[Source material Boundary: Start]

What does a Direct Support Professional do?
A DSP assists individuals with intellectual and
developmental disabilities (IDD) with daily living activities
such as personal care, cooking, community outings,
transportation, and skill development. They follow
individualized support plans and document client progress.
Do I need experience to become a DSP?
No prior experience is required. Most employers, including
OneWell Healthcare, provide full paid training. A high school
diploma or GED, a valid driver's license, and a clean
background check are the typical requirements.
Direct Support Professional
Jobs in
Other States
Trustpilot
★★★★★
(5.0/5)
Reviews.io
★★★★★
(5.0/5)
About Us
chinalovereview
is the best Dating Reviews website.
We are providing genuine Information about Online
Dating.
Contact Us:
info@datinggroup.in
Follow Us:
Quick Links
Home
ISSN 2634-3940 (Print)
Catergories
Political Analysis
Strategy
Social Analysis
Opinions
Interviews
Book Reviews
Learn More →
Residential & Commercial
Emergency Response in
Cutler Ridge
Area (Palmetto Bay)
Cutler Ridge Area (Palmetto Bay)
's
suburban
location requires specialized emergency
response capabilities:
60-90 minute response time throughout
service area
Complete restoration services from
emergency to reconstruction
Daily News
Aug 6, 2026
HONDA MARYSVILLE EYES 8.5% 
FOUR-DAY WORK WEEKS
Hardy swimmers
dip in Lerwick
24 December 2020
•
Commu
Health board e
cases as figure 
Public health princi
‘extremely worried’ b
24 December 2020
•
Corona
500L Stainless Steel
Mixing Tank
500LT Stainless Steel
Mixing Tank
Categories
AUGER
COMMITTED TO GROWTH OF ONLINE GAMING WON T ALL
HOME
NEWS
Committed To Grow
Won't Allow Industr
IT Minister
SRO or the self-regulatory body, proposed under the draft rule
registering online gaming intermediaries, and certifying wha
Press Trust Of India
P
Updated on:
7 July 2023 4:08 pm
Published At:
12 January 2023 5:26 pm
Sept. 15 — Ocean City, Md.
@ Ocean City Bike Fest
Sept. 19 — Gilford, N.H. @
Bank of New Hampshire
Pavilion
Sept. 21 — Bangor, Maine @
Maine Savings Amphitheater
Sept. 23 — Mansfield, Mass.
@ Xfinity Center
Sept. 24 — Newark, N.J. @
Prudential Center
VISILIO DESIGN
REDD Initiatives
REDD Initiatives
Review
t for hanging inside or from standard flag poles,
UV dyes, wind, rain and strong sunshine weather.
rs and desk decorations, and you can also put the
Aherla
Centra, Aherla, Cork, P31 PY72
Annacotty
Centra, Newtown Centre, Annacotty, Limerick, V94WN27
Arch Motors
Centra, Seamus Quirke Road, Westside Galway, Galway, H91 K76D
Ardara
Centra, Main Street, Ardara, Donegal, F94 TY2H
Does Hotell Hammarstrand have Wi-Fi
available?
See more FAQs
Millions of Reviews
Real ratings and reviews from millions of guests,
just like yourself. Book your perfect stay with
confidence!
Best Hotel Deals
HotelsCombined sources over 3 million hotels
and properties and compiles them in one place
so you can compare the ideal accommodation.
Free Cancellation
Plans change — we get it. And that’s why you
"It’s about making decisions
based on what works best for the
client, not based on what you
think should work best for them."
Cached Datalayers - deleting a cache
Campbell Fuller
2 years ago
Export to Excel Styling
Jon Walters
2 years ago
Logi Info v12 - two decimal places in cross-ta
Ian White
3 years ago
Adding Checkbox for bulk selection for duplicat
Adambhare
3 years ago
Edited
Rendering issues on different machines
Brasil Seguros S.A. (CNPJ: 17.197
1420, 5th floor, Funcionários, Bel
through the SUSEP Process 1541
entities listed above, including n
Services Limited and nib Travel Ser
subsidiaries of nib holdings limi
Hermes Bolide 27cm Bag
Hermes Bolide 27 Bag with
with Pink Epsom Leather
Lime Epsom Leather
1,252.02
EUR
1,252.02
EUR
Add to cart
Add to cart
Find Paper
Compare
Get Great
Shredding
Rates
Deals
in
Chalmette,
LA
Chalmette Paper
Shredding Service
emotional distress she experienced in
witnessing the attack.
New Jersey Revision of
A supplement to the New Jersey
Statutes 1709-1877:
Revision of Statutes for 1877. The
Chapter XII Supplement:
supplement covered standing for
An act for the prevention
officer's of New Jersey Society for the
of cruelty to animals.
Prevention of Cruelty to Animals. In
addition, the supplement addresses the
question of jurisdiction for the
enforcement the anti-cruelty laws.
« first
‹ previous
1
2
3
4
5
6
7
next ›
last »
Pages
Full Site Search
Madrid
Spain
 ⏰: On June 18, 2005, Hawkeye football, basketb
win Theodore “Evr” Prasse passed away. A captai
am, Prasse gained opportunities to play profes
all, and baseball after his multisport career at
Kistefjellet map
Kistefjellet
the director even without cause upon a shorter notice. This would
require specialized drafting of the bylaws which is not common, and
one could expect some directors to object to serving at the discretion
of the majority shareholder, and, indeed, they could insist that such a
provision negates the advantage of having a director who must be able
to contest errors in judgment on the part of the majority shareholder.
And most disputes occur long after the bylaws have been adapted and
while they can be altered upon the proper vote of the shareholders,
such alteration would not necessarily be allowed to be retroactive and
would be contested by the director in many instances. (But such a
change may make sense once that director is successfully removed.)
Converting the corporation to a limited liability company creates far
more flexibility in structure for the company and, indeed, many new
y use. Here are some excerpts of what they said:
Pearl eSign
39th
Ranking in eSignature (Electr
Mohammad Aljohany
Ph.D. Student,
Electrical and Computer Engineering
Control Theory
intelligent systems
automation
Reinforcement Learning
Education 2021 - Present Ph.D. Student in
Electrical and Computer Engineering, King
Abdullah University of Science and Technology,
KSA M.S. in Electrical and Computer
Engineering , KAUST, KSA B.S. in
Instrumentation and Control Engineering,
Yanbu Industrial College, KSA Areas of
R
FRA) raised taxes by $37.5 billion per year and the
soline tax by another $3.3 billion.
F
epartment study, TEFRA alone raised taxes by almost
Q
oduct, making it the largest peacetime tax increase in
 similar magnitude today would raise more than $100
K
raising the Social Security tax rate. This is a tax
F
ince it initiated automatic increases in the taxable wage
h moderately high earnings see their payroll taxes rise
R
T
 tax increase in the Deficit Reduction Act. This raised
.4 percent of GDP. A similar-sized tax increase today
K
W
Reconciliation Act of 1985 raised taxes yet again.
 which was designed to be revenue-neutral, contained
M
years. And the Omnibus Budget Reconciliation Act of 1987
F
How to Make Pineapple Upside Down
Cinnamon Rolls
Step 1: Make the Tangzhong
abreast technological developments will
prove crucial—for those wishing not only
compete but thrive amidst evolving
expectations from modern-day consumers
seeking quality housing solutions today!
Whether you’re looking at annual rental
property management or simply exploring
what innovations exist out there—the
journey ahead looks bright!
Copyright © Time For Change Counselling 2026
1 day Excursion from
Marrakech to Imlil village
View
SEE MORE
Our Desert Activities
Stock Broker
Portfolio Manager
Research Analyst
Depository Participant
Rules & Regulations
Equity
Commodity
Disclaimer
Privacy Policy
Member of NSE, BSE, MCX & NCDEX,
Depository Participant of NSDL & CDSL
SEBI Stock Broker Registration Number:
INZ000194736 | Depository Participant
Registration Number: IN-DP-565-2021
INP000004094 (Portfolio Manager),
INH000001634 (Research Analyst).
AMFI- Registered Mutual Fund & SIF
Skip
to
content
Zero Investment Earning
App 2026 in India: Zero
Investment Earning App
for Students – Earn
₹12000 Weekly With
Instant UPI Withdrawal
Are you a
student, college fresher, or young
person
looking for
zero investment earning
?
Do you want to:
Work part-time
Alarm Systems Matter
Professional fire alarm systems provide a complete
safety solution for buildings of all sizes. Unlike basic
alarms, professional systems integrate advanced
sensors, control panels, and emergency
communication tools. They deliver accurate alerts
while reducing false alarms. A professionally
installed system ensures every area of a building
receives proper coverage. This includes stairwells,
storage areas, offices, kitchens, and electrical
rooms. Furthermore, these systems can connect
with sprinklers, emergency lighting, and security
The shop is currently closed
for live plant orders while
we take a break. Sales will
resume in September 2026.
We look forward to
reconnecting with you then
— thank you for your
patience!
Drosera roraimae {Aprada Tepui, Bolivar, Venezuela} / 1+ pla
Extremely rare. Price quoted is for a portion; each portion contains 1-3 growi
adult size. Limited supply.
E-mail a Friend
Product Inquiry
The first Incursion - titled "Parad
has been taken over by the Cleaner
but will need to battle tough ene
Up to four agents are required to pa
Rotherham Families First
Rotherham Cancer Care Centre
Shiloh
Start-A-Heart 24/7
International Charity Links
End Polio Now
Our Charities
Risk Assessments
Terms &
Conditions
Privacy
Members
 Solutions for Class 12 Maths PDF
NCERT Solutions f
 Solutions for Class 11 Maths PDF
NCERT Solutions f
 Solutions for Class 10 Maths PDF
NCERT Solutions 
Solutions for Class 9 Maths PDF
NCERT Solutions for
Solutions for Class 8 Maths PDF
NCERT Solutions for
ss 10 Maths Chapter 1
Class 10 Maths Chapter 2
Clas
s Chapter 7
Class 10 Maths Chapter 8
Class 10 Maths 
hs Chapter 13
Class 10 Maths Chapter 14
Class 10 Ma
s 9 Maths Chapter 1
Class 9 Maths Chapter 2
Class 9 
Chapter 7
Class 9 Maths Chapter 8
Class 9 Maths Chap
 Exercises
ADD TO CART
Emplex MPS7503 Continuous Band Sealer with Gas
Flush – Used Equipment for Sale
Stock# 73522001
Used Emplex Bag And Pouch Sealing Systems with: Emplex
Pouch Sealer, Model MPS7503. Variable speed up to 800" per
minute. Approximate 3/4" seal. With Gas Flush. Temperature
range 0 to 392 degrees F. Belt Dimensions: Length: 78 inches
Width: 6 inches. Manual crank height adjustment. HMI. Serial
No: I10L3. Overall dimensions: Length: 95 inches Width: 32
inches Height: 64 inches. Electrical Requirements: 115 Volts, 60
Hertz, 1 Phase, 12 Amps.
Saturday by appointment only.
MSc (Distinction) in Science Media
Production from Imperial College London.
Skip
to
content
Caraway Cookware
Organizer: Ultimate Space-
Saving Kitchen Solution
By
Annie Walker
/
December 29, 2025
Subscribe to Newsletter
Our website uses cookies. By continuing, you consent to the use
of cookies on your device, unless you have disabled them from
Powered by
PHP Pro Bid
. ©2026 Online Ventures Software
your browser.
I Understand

[Source material Boundary: End]

■ Description of the task ■
Report the tally of lines in the material holding "Width", and add nothing to it.

■ Solution ■
2